I think I did okay on this calc test. I haven’t been doing good in this class (and I’m general if I’m gonna be honest) and I need to pass to complete my associates so I’m really hoping I did good. It was on sequences and series which I’ve found to be more easy to work with.
Sam W
previous staff/volunteer
Posts: 10320
Joined: Mon Jul 28, 2014 9:06 am
Age: 33
Awesomeness Quotient: I raise carnivorous plants
Primary language: english
Pronouns: she/her
Sexual identity: queer
Location: Coast

Re: I hate feeling like this

Unread post by Sam W »

I'm glad you have some strategies for self soothing, those can he super helpful when you're dealing with anxiety spikes! And it's great that learning about embryology in more detail is helping you understand the reality of what sperm can and can't do, and how fragile they are in terms of the conditions they need to thrive.

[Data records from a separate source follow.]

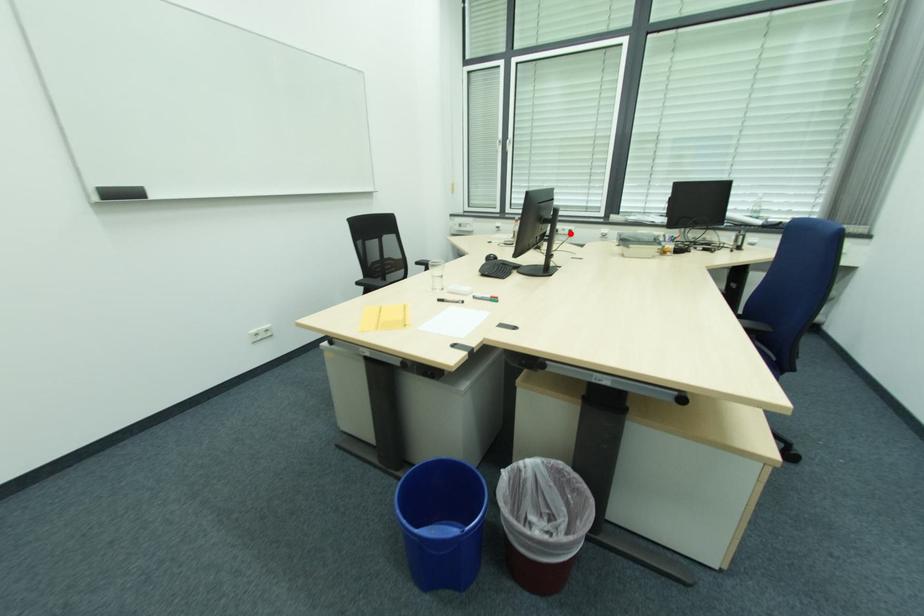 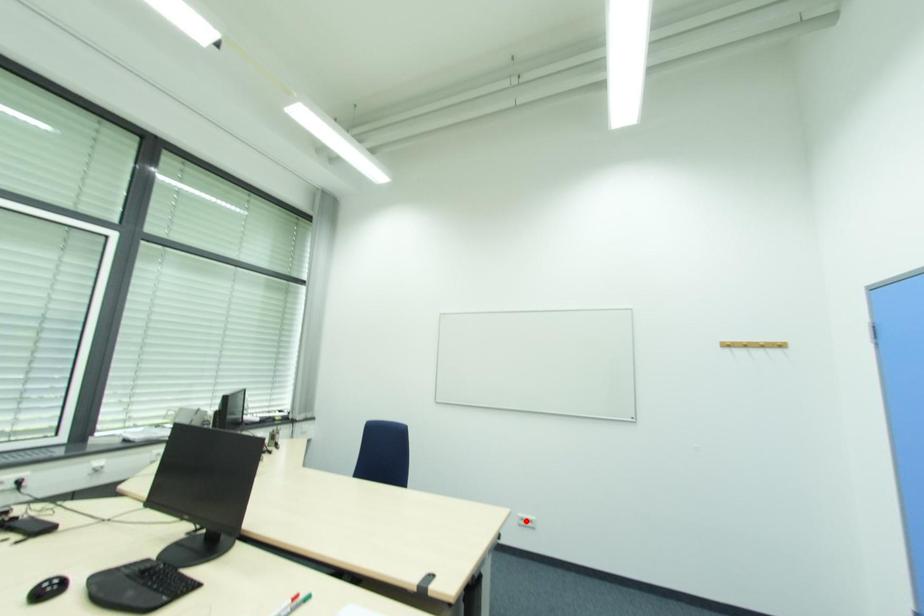 I am providing you with two images of the same scene from different viewpoints. A red point is marked on the first image and another point is marked on the second image. Does the point marked in image1 correspond to the same location as the one in image2?

No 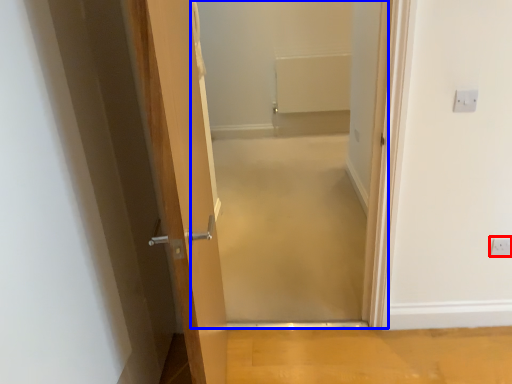 Question: Which of the following is the closest to the observer, electric outlet (highlighted by a red box) or corridor (highlighted by a blue box)?

Choices:
 (A) electric outlet
 (B) corridor

Answer: (B) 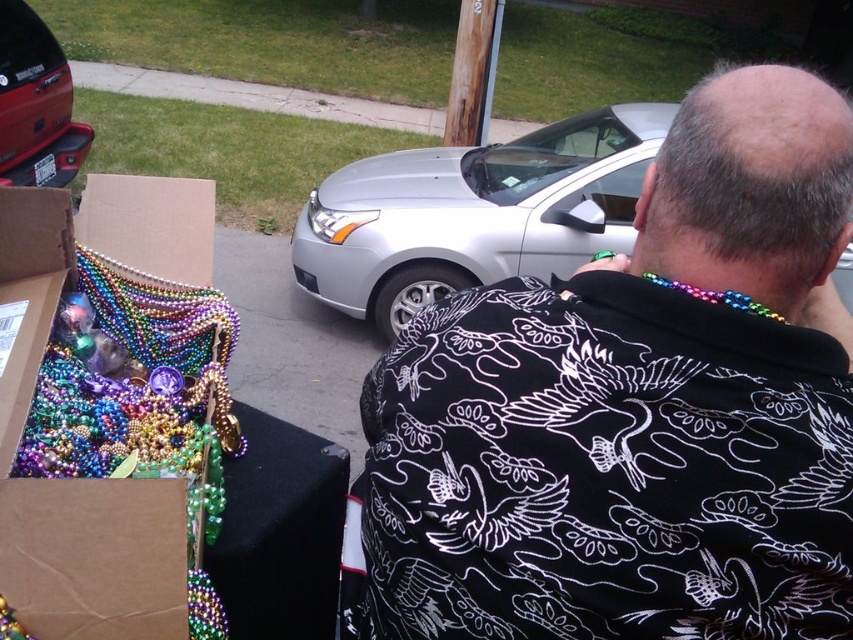 Question: Is silver metallic car at center smaller than matte red car at upper left?

Choices:
 (A) no
 (B) yes

Answer: (A)

Question: Which point is farther to the camera?

Choices:
 (A) (636, 308)
 (B) (605, 122)
 (C) (49, 92)

Answer: (C)

Question: Does black printed shirt at center appear on the left side of matte red car at upper left?

Choices:
 (A) no
 (B) yes

Answer: (A)

Question: Considering the real-world distances, which object is farthest from the black printed shirt at center?

Choices:
 (A) silver metallic car at center
 (B) matte red car at upper left

Answer: (B)

Question: Which point is closer to the camera taking this photo?

Choices:
 (A) (618, 186)
 (B) (654, 568)

Answer: (B)

Question: Does black printed shirt at center lie behind silver metallic car at center?

Choices:
 (A) yes
 (B) no

Answer: (B) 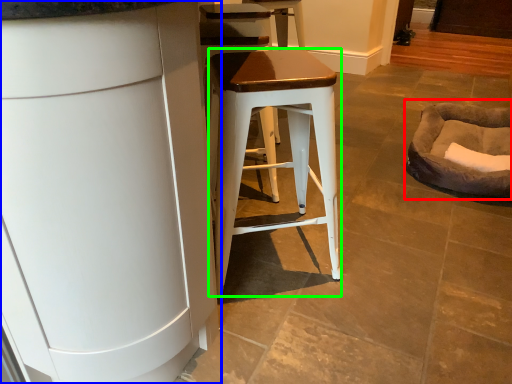 Question: Which object is the closest to the bean bag chair (highlighted by a red box)? Choose among these: cabinetry (highlighted by a blue box) or stool (highlighted by a green box).

Choices:
 (A) cabinetry
 (B) stool

Answer: (B)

If you notice that pregnancy anxiety rearing it's head again, I would bring it up with your therapist regardless of your level of sexual activity; sometimes diving in to how/why your anxiety likes to latch onto a certain topic can be really helpful.
And you to whom adversity has dealt the final blow/with smiling bastards lying to you everywhere you go/turn to and put out all your strength of arm and heart and brain/and like the Mary Ellen Carter rise again.